(Sai a rapariga) Senta-te.

VICTOR — Estou bem assim.

YERMA — (Chamando) — João!

VICTOR — Venho despedir-me. (Estremece levemente, mas logo torna a serenar)

YERMA — Vais com teus irmãos?

VICTOR — Assim o quer meu pai.

YERMA — Já deve estar velho.

VICTOR — Está: muito velho. (Pausa)

YERMA — Fazes bem em mudar de campo.

VICTOR — Todos os campos são iguais.

YERMA — Não. Eu iria para muito longe.

VICTOR — Tudo é o mesmo. As mesmas ovelhas têm a mesma lã.

YERMA — Para os homens, sim; mas nós mulheres somos outra coisa. Nunca ouvi dizer a um homem, comendo: como são boas estas maçãs! Ides ao que é vosso, sem reparardes nas delicadezas. Por mim, posso dizer: detesto a água destes poços.

VICTOR — Pode ser. (A cena está numa suave penumbra)

YERMA — Victor.

VICTOR — Fala.

YERMA — Por que te vais? Aqui, as pessoas te querem.

VICTOR — Portei-me bem. (Pausa)

YERMA — Portaste-te bem. Quando eras rapazote, levaste-me uma vez nos braços, não te lembras?

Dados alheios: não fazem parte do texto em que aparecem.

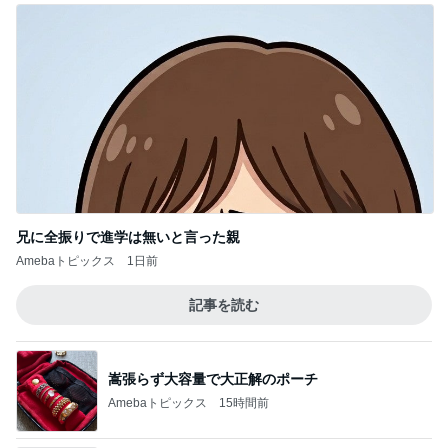
兄に全振りで進学は無いと言った親
Amebaトピックス
1日前
記事を読む
嵩張らず大容量で大正解のポーチ
Amebaトピックス
15時間前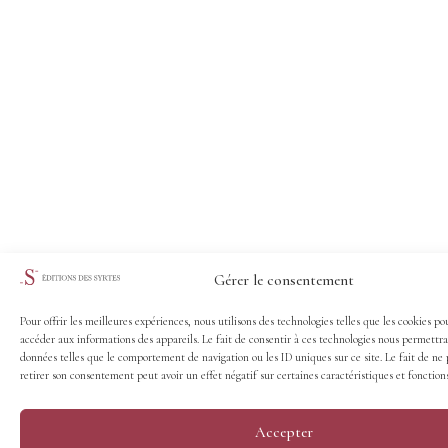
Gérer le consentement
Pour offrir les meilleures expériences, nous utilisons des technologies telles que les cookies po
accéder aux informations des appareils. Le fait de consentir à ces technologies nous permettra
données telles que le comportement de navigation ou les ID uniques sur ce site. Le fait de ne 
retirer son consentement peut avoir un effet négatif sur certaines caractéristiques et fonctions
Accepter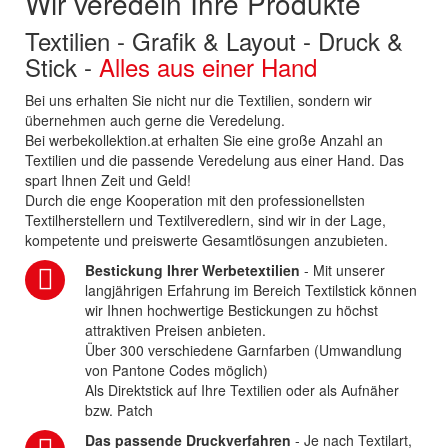
Wir veredeln Ihre Produkte
Textilien - Grafik & Layout - Druck &
Stick -
Alles aus einer Hand
Bei uns erhalten Sie nicht nur die Textilien, sondern wir
übernehmen auch gerne die Veredelung.
Bei werbekollektion.at erhalten Sie eine große Anzahl an
Textilien und die passende Veredelung aus einer Hand. Das
spart Ihnen Zeit und Geld!
Durch die enge Kooperation mit den professionellsten
Textilherstellern und Textilveredlern, sind wir in der Lage,
kompetente und preiswerte Gesamtlösungen anzubieten.
Bestickung Ihrer Werbetextilien
- Mit unserer
langjährigen Erfahrung im Bereich Textilstick können
wir Ihnen hochwertige Bestickungen zu höchst
attraktiven Preisen anbieten.
Über 300 verschiedene Garnfarben (Umwandlung
von Pantone Codes möglich)
Als Direktstick auf Ihre Textilien oder als Aufnäher
bzw. Patch
Das passende Druckverfahren
- Je nach Textilart,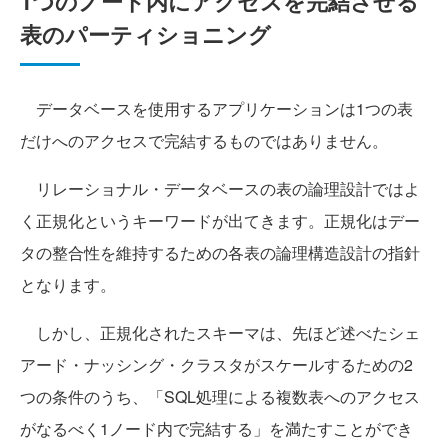
1つのノード内にアクセスを完結させる
表のパーティショニング
データベースを使用するアプリケーションは1つの表
だけへのアクセスで完結するものではありません。
リレーショナル・データベースの表の論理設計ではよ
く正規化というキーワードが出てきます。正規化はデー
タの整合性を維持するための各表の論理構造設計の指針
となります。
しかし、正規化されたスキーマは、先ほど述べたシェ
アード・ナッシング・クラスタがスケールするための2
つの条件のうち、「SQL処理による複数表へのアクセス
がなるべく1ノード内で完結する」を満たすことができ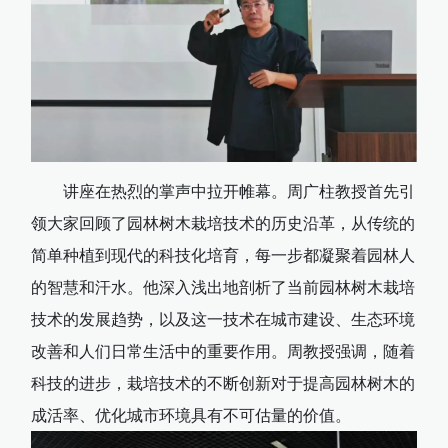
讲座在热烈的掌声中拉开帷幕。周广柱教授首先引
领大家回顾了园林树木栽培技术的历史沿革，从传统的
简单种植到现代的科技化培育，每一步都凝聚着园林人
的智慧和汗水。他深入浅出地剖析了当前园林树木栽培
技术的发展趋势，以及这一技术在城市建设、生态环境
改善和人们日常生活中的重要作用。周教授强调，随着
科技的进步，栽培技术的不断创新对于提高园林树木的
成活率、优化城市环境具有不可估量的价值。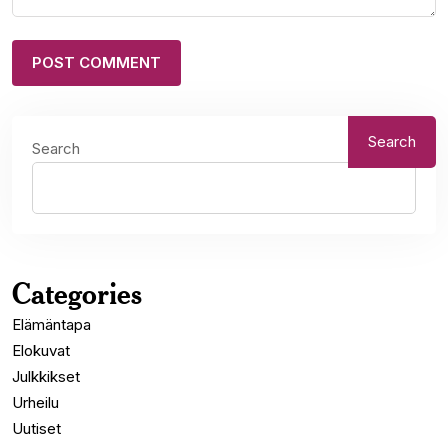
Search
Search
Categories
Elämäntapa
Elokuvat
Julkkikset
Urheilu
Uutiset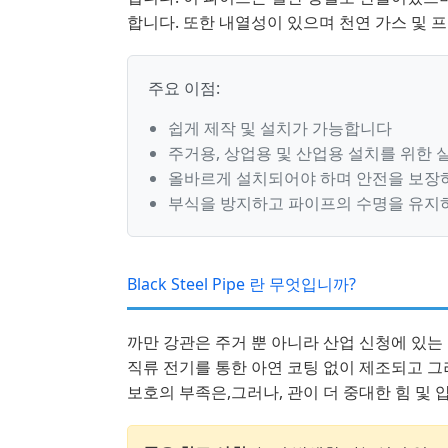
합니다. 또한 내열성이 있으며 천연 가스 및 
주요 이점:
쉽게 제작 및 설치가 가능합니다
주거용, 상업용 및 산업용 설치를 위한
올바르게 설치되어야 하며 안전을 보장
부식을 방지하고 파이프의 수명을 유지
Black Steel Pipe 란 무엇입니까?
까만 강관은 주거 뿐 아니라 산업 신청에 있는
직류 전기를 통한 아연 코팅 없이 제조되고 그
보호의 부족은,그러나, 관이 더 중대한 힘 및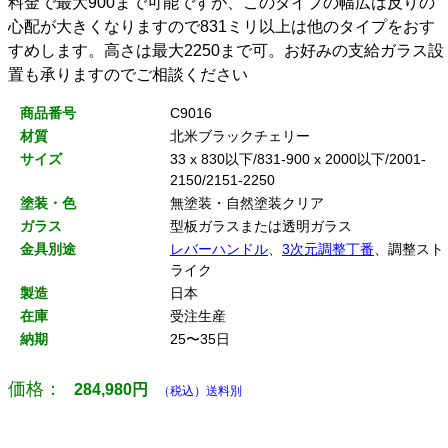
料金で最大900まで可能ですが、このタイプの幅広は反りの
心配が大きくなりますので831ミリ以上は他のタイプをおす
すめします。高さは最大2250まで可。お好みの支給ガラス設
置も承りますのでご相談ください
商品番号
C9016
材質
北米ブラックチェリー
サイズ
33 x 830以下/831-900 x 2000以下/2001-
2150/2151-2250
塗装・色
無塗装・自然塗装クリア
ガラス
型板ガラスまたは透明ガラス
金具別途
レバーハンドル
、
3次元調整丁番
、調整スト
ライク
製造
日本
在庫
受注生産
納期
25〜35日
価格：
284,980
円
（税込）送料別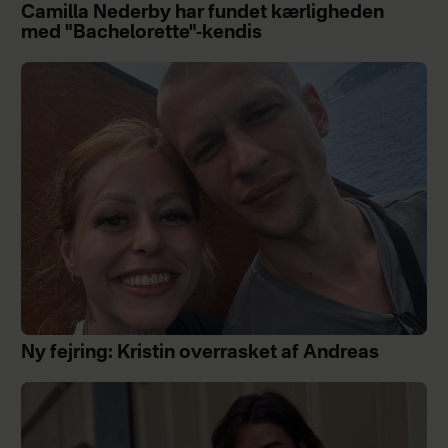
Camilla Nederby har fundet kærligheden
med "Bachelorette"-kendis
Ny fejring: Kristin overrasket af Andreas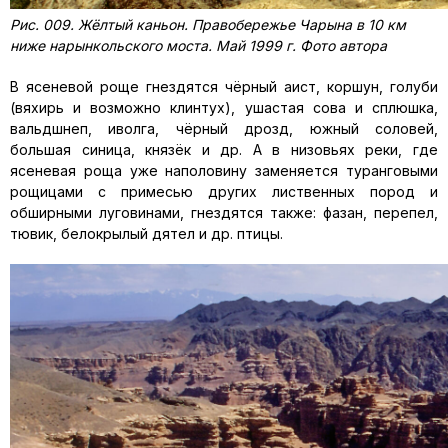
Рис. 009. Жёлтый каньон. Правобережье Чарына в 10 км
ниже нарынкольского моста. Май 1999 г. Фото автора
В ясеневой роще гнездятся чёрный аист, коршун, голуби
(вяхирь и возможно клинтух), ушастая сова и сплюшка,
вальдшнеп, иволга, чёрный дрозд, южный соловей,
большая синица, князёк и др. А в низовьях реки, где
ясеневая роща уже наполовину заменяется туранговыми
рощицами с примесью других лиственных пород и
обширными луговинами, гнездятся также: фазан, перепел,
тювик, белокрылый дятел и др. птицы.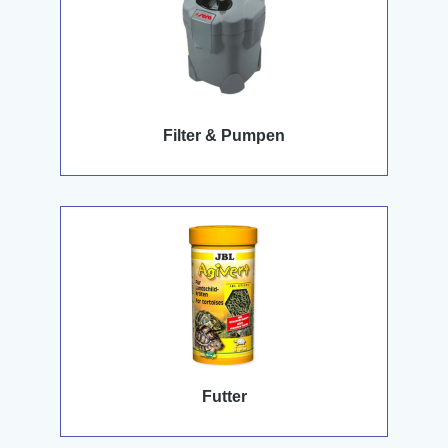
Filter & Pumpen
Futter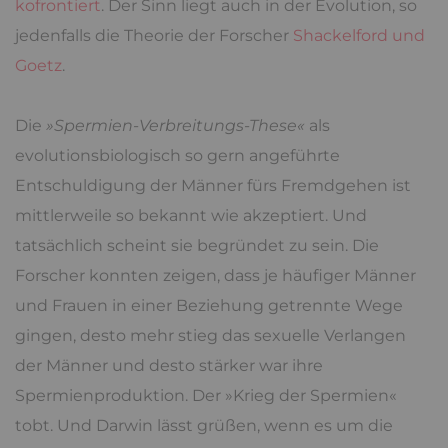
kofrontiert
. Der Sinn liegt auch in der Evolution, so
jedenfalls die Theorie der Forscher
Shackelford und
Goetz
.
Die
»Spermien-Verbreitungs-These«
als
evolutionsbiologisch so gern angeführte
Entschuldigung der Männer fürs Fremdgehen ist
mittlerweile so bekannt wie akzeptiert. Und
tatsächlich scheint sie begründet zu sein. Die
Forscher konnten zeigen, dass je häufiger Männer
und Frauen in einer Beziehung getrennte Wege
gingen, desto mehr stieg das sexuelle Verlangen
der Männer und desto stärker war ihre
Spermienproduktion. Der »Krieg der Spermien«
tobt. Und Darwin lässt grüßen, wenn es um die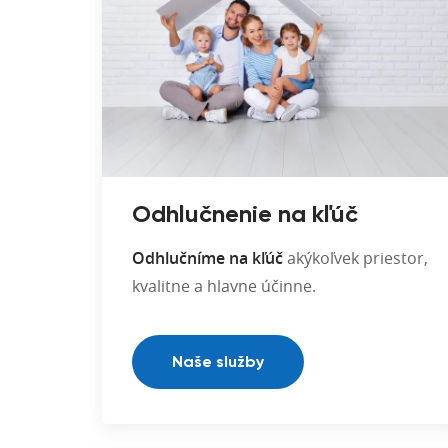
Odhlučnenie na kľúč
Odhlučníme na kľúč
akýkoľvek priestor,
kvalitne a hlavne účinne.
Naše služby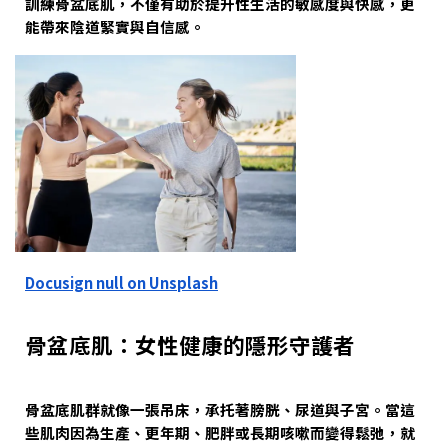
訓練骨盆底肌，不僅有助於提升性生活的敏感度與快感，更
能帶來陰道緊實與自信感。
Docusign null on Unsplash
骨盆底肌：女性健康的隱形守護者
骨盆底肌群就像一張吊床，承托著膀胱、尿道與子宮。當這
些肌肉因為生產、更年期、肥胖或長期咳嗽而變得鬆弛，就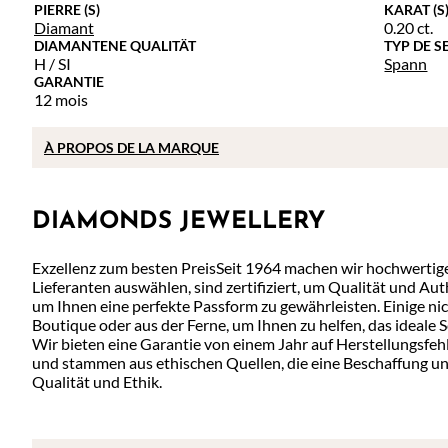
PIERRE (S)
KARAT (S
Diamant
0.20 ct.
DIAMANTENE QUALITÄT
TYP DE S
H / SI
Spann
GARANTIE
12 mois
À
PROPOS DE
LA MARQUE
DIAMONDS JEWELLERY
Exzellenz zum besten PreisSeit 1964 machen wir hochwertig
Lieferanten auswählen, sind zertifiziert, um Qualität und A
um Ihnen eine perfekte Passform zu gewährleisten. Einige n
Boutique oder aus der Ferne, um Ihnen zu helfen, das ideale
Wir bieten eine Garantie von einem Jahr auf Herstellungsf
und stammen aus ethischen Quellen, die eine Beschaffung un
Qualität und Ethik.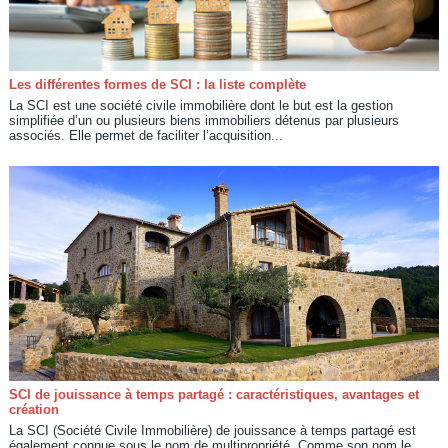
Les différentes formes de SCI : la liste complète
La SCI est une société civile immobilière dont le but est la gestion
simplifiée d’un ou plusieurs biens immobiliers détenus par plusieurs
associés. Elle permet de faciliter l’acquisition...
SCI de jouissance à temps partagé : caractéristiques, avantages et
création
La SCI (Société Civile Immobilière) de jouissance à temps partagé est
également connue sous le nom de multipropriété. Comme son nom le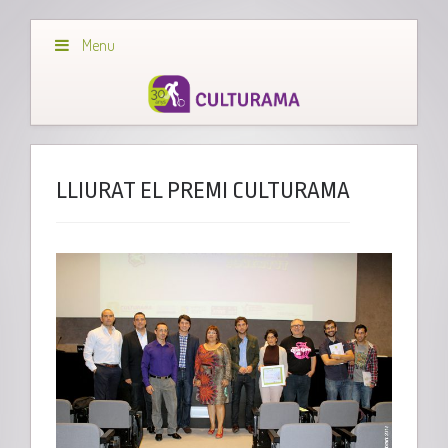
Menu
LLIURAT EL PREMI CULTURAMA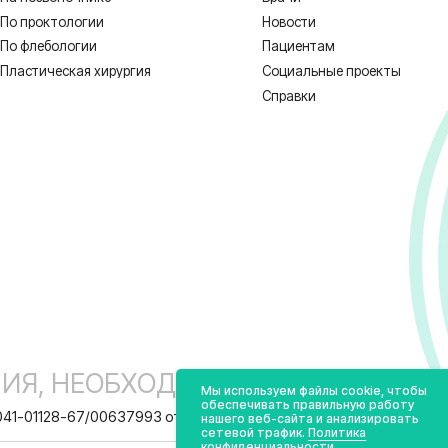
 НЕОБХОДИМА КОНСУЛЬТАЦИЯ СПЕЦИ
1128-67/00637993 от 17.01.2023 г. выдана Департаментом Смоленской о
ных
Реквизиты
Полити
Мы используем файлы cookie, чтобы
обеспечивать правильную работу
нашего веб-сайта и анализировать
сетевой трафик.
Политика
конфиденциальности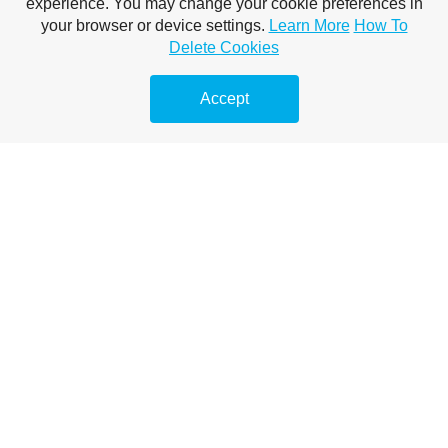
experience. You may change your cookie preferences in
Megelőző duguláselhárítás
your browser or device settings.
Learn More
How To
Delete Cookies
Vízsugaras duguláselhárítás
Accept
Duguláselhárítás természetes módon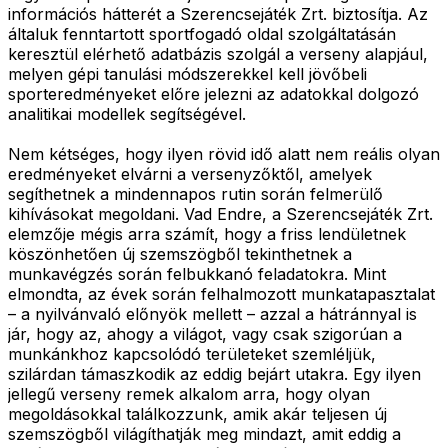
információs hátterét a Szerencsejáték Zrt. biztosítja. Az
általuk fenntartott sportfogadó oldal szolgáltatásán
keresztül elérhető adatbázis szolgál a verseny alapjául,
melyen gépi tanulási módszerekkel kell jövőbeli
sporteredményeket előre jelezni az adatokkal dolgozó
analitikai modellek segítségével.
Nem kétséges, hogy ilyen rövid idő alatt nem reális olyan
eredményeket elvárni a versenyzőktől, amelyek
segíthetnek a mindennapos rutin során felmerülő
kihívásokat megoldani. Vad Endre, a Szerencsejáték Zrt.
elemzője mégis arra számít, hogy a friss lendületnek
köszönhetően új szemszögből tekinthetnek a
munkavégzés során felbukkanó feladatokra. Mint
elmondta, az évek során felhalmozott munkatapasztalat
– a nyilvánvaló előnyök mellett – azzal a hátránnyal is
jár, hogy az, ahogy a világot, vagy csak szigorúan a
munkánkhoz kapcsolódó területeket szemléljük,
szilárdan támaszkodik az eddig bejárt utakra. Egy ilyen
jellegű verseny remek alkalom arra, hogy olyan
megoldásokkal találkozzunk, amik akár teljesen új
szemszögből világíthatják meg mindazt, amit eddig a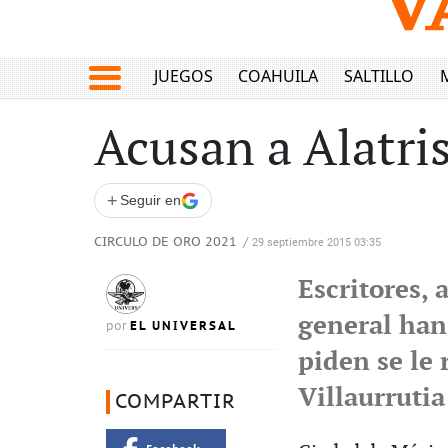
JUEGOS
COAHUILA
SALTILLO
Acusan a Alatris
+
Seguir en
CIRCULO DE ORO 2021
/
29 septiembre 2015 03:35
Escritores,
general han
EL UNIVERSAL
por
piden se le
Villaurruti
COMPARTIR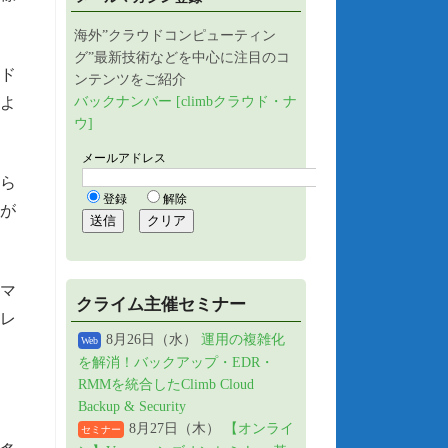
海外”クラウドコンピューティン
グ”最新技術などを中心に注目のコ
ド
ンテンツをご紹介
るよ
バックナンバー [climbクラウド・ナ
ウ]
から
が
ーマ
クライム主催セミナー
Tレ
8月26日（水）
運用の複雑化
Web
を解消！バックアップ・EDR・
RMMを統合したClimb Cloud
Backup & Security
8月27日（木）
【オンライ
セミナー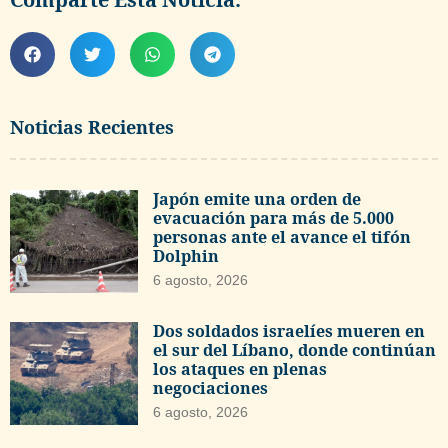
Noticias Recientes
Japón emite una orden de
evacuación para más de 5.000
personas ante el avance el tifón
Dolphin
6 agosto, 2026
Dos soldados israelíes mueren en
el sur del Líbano, donde continúan
los ataques en plenas
negociaciones
6 agosto, 2026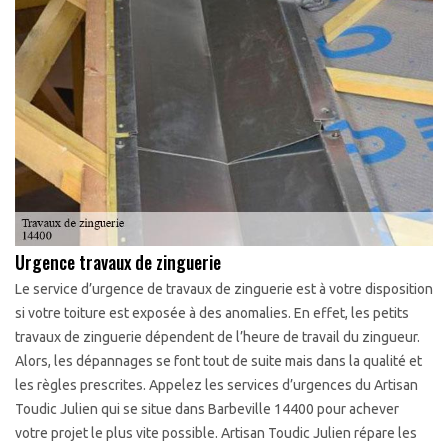
Urgence travaux de zinguerie
Le service d’urgence de travaux de zinguerie est à votre disposition
si votre toiture est exposée à des anomalies. En effet, les petits
travaux de zinguerie dépendent de l’heure de travail du zingueur.
Alors, les dépannages se font tout de suite mais dans la qualité et
les règles prescrites. Appelez les services d’urgences du Artisan
Toudic Julien qui se situe dans Barbeville 14400 pour achever
votre projet le plus vite possible. Artisan Toudic Julien répare les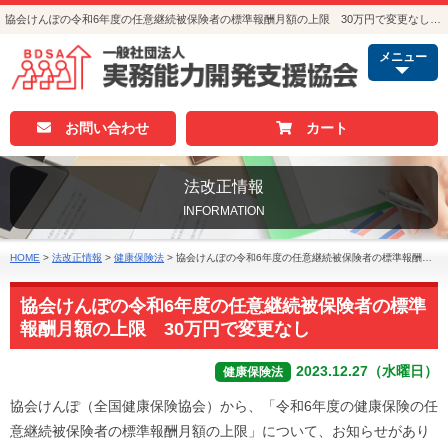
協会けんぽの令和6年度の任意継続被保険者の標準報酬月額の上限 30万円で変更なし｜法改正情報｜人事・総務・経理でつかえる資格取得｜実務能力開発支援協会
メニュー
お問い合わせ
カート
法改正情報
INFORMATION
HOME
>
法改正情報
>
健康保険法
>
協会けんぽの令和6年度の任意継続被保険者の標準報酬月額の上限 30万円で変更なし
協会けんぽの令和6年度の任意継続被保険者の標準
報酬月額の上限 30万円で変更なし
2023.12.27（水曜日）
健康保険法
協会けんぽ（全国健康保険協会）から、「令和6年度の健康保険の任
意継続被保険者の標準報酬月額の上限」について、お知らせがあり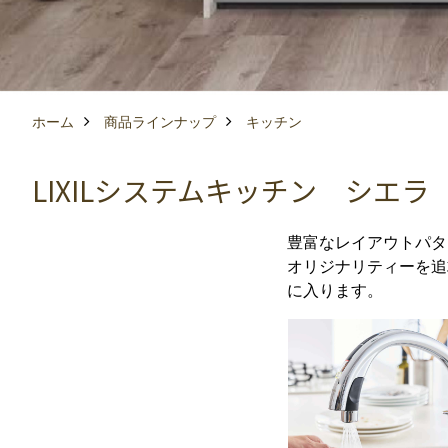
ホーム
商品ラインナップ
キッチン
LIXILシステムキッチン シエラ
豊富なレイアウトパタ
オリジナリティーを追
に入ります。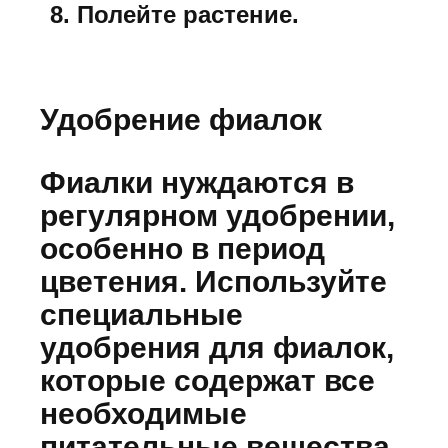
Полейте растение.
Удобрение фиалок
Фиалки нуждаются в
регулярном удобрении,
особенно в период
цветения. Используйте
специальные
удобрения для фиалок,
которые содержат все
необходимые
питательные вещества.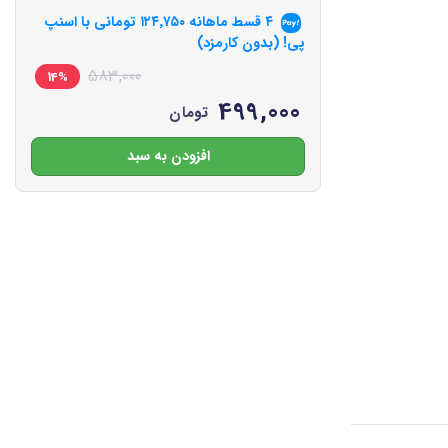
۴ قسط ماهانه
۱۲۴٬۷۵۰
تومانی با اسنپ
پی! (بدون کارمزد)
583,000
14%
499,000
تومان
افزودن به سبد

Nunca se sabe o que vai acontecer.

VICTOR — Tudo muda.

YERMA — Algumas coisas não mudam. Há coisas fechadas dentro de paredes, que não podem mudar porque ninguém as ouve.

VICTOR — Assim é. (Aparece a 2ª Irmã e dirige-se lentamente para a porta, onde fica, firme, iluminada pela última claridade da tarde) YERMA — Mas se saíssem de repente, e gritassem, encheriam o mundo.

VICTOR — Não adiantaria nada. A acéquia em seu lugar, o rebanho no redil, a lua no céu e o homem com seu arado.

YERMA — Que imensa pena, não poder sentir os sentimentos dos velhos! (Ouve-se o longo e melancólico som dos búzios dos pastores)

VICTOR — Os rebanhos.

JOÃO — (Entra) — Já estás de partida?

VICTOR — E quero passar o porto antes do amanhecer.

JOÃO — Levas alguma queixa de mim?

VICTOR — Não. Foste bom pagador.

JOÃO — (a Yerma) — Comprei-lhe os rebanhos.

YERMA — É?

VICTOR — (a Yerma) — São teus.

YERMA — Não sabia.

JOÃO — (Satisfeito) — Pois é.

VICTOR — Teu marido há de ver sua fazenda repleta.

YERMA — O fruto vem às mãos do trabalhador que o procura. (A Irmã, que está à porta, vem para dentro)

JOÃO — Já não temos onde meter tantas ovelhas.

YERMA — (Sombria) — A terra é grande. (Pausa)

JOÃO — Iremos juntos até o arroio.

VICTOR — Desejo a esta casa a maior felicidade. (Dá a mão a Yerma)

YERMA — Deus te ouça! Saúde! (Victor deixa-o passar e, a um movimento imperceptível de Yerma, volta-se)

VICTOR — Dizias alguma coisa?

YERMA — (Drástica) — Disse-te “Saúde”!

VICTOR — Obrigado. (Saem. Yerma continua imóvel, angustiada, mirando a mão que deu a Victor. Dirige-se rapidamente para a esquerda e apanha um xale)

2ª RAPARIGA — (em silêncio, tapando-lhe a cabeça) — Vamos.

YERMA — Vamos. (Saem sigilosamente. A cena está quase na escuridão. Entra a Irmã mais velha com uma candeia que não deve dar ao teatro luz nenhuma senão a natural que leva. Dirige-se ao fim da cena, buscando Yerma. Soam os búzios dos rebanhos)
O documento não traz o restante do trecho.